Emmanuelle Bercot est réalisatrice, scénariste et actrice. En 2015, elle obtient le Prix d'interprétation féminine à la 68e édition du Festival de Cannes pour Mon Roi de Maïwenn. Elle fut également nommée cinq fois aux Césars, dont celui de la meilleure actrice pour Mon Roi et du meilleur réalisateur pour La Tête haute en 2016.

« Dans la mesure où c’était à Irène Frachon de décider à qui elle préférait confier l’adaptation de son livre, j’ai déjeuné avec elle, à Paris, quelques mois après la sortie du livre, c’est-à-dire il y a près de six ans. J’ai tout de suite compris que cette femme haute en couleurs pouvait être un extraordinaire personnage de fiction. Racontée par elle, avec toute sa passion, avec toute son émotivité, l’affaire prenait un tout autre relief. Ce n’était plus l’histoire du Mediator, mais le combat de cette femme hors du commun. (...) – Emmanuelle Bercot à propos de La Fille de Brest.
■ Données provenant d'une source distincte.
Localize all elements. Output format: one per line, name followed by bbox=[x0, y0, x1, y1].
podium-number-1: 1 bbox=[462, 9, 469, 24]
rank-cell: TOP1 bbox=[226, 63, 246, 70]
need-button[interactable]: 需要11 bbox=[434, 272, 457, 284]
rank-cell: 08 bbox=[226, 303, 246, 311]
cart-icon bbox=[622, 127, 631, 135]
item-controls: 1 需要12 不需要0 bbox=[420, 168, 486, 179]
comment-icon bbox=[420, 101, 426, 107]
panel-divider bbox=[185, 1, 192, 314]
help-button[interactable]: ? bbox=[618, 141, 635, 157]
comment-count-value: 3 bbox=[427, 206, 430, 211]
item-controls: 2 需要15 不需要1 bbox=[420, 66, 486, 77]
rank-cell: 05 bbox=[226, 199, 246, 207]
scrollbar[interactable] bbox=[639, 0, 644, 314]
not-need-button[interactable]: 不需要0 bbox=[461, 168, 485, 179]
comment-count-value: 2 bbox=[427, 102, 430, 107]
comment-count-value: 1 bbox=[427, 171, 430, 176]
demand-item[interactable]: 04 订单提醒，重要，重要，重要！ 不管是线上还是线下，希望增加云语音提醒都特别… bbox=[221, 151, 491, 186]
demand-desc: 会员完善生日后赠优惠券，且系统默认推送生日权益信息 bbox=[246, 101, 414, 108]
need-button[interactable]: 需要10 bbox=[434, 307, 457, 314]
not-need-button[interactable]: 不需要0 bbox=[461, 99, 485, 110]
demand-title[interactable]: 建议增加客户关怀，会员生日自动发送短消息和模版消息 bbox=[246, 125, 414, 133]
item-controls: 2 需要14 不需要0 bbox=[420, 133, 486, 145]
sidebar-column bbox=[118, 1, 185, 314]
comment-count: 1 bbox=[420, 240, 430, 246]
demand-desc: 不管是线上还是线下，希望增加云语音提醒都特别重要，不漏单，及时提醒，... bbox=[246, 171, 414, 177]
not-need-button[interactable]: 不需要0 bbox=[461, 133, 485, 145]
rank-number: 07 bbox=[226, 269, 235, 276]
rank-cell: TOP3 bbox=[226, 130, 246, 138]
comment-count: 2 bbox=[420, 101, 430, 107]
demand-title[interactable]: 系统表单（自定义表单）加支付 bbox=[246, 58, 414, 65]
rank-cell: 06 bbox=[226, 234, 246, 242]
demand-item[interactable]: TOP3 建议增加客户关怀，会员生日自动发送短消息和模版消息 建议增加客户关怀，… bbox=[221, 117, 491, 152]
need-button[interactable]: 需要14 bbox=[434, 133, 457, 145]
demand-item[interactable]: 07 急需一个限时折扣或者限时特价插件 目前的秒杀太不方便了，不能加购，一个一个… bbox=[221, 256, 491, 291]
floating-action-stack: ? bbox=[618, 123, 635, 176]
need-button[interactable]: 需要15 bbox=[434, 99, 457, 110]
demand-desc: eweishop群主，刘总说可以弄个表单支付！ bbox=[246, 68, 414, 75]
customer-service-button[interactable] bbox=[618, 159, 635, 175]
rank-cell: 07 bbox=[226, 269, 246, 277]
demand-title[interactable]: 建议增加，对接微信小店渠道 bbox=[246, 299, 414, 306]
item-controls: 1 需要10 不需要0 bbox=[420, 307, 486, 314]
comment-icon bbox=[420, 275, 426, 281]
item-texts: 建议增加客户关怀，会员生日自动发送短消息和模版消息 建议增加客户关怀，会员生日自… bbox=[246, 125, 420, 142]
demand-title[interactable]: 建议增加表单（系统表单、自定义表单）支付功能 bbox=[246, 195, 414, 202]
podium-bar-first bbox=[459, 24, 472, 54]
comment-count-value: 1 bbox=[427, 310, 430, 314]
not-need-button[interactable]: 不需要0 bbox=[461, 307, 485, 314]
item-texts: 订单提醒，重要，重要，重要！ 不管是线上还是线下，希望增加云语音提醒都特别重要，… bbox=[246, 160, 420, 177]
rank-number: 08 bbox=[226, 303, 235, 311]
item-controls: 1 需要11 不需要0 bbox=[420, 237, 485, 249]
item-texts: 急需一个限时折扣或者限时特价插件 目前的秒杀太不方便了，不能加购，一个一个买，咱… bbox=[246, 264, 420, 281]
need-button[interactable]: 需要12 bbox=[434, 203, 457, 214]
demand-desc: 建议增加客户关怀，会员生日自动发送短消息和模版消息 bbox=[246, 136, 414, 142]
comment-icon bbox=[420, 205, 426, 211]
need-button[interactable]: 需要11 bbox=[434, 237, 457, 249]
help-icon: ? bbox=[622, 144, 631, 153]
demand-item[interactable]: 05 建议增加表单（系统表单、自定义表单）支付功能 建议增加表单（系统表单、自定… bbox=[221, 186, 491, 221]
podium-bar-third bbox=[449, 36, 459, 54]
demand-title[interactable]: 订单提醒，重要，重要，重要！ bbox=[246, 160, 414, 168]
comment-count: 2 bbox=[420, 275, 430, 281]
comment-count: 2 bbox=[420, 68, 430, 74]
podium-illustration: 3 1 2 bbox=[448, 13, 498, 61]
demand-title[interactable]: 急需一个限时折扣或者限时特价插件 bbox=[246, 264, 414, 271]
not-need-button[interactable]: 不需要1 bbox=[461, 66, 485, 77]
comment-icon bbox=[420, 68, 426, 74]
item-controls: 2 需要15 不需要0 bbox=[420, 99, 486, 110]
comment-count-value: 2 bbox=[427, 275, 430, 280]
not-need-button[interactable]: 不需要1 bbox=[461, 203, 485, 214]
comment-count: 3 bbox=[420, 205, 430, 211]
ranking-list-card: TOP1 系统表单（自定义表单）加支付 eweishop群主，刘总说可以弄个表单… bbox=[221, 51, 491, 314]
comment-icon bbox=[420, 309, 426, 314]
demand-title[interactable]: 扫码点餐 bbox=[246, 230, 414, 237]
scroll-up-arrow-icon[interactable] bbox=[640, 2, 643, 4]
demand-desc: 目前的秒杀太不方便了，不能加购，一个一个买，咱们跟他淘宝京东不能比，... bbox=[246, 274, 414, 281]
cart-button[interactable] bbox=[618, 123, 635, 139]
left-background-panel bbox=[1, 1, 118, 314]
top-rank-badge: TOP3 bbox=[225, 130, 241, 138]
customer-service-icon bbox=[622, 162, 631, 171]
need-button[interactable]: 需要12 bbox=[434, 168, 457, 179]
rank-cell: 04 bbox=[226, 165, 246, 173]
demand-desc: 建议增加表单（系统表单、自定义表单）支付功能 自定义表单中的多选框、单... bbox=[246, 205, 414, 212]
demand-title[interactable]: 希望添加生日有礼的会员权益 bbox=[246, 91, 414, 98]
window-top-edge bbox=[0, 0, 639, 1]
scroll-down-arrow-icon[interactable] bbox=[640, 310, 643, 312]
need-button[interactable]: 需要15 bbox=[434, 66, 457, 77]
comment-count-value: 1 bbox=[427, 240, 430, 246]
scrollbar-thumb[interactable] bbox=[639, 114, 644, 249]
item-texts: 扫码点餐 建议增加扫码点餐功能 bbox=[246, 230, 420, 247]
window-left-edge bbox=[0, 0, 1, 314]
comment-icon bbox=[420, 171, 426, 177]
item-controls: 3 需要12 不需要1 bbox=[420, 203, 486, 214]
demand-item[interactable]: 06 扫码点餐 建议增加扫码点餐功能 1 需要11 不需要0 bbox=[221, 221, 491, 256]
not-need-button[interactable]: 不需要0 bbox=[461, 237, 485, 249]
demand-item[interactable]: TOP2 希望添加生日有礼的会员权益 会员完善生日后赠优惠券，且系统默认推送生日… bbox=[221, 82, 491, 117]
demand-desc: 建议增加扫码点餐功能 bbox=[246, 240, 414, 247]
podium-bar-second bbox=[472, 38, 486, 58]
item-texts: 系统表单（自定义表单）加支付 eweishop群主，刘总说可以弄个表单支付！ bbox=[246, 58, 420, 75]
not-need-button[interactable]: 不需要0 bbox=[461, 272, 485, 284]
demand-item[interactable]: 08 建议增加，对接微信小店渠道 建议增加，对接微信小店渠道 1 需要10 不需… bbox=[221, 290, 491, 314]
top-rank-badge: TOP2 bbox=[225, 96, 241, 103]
Obsédée depuis l’enfance par l’idée de la justice, Emmanuelle Bercot, qui avec La tête haute (2015) se penchait sur le sort réservé par les instances judiciaires aux enfants délinquants, poursuit son incursion dans le registre social avec le combat hors du commun d’une femme bien décidée à interdire la commercialisation d’un médicament, jugé responsable de la mort de plusieurs centaines de personnes.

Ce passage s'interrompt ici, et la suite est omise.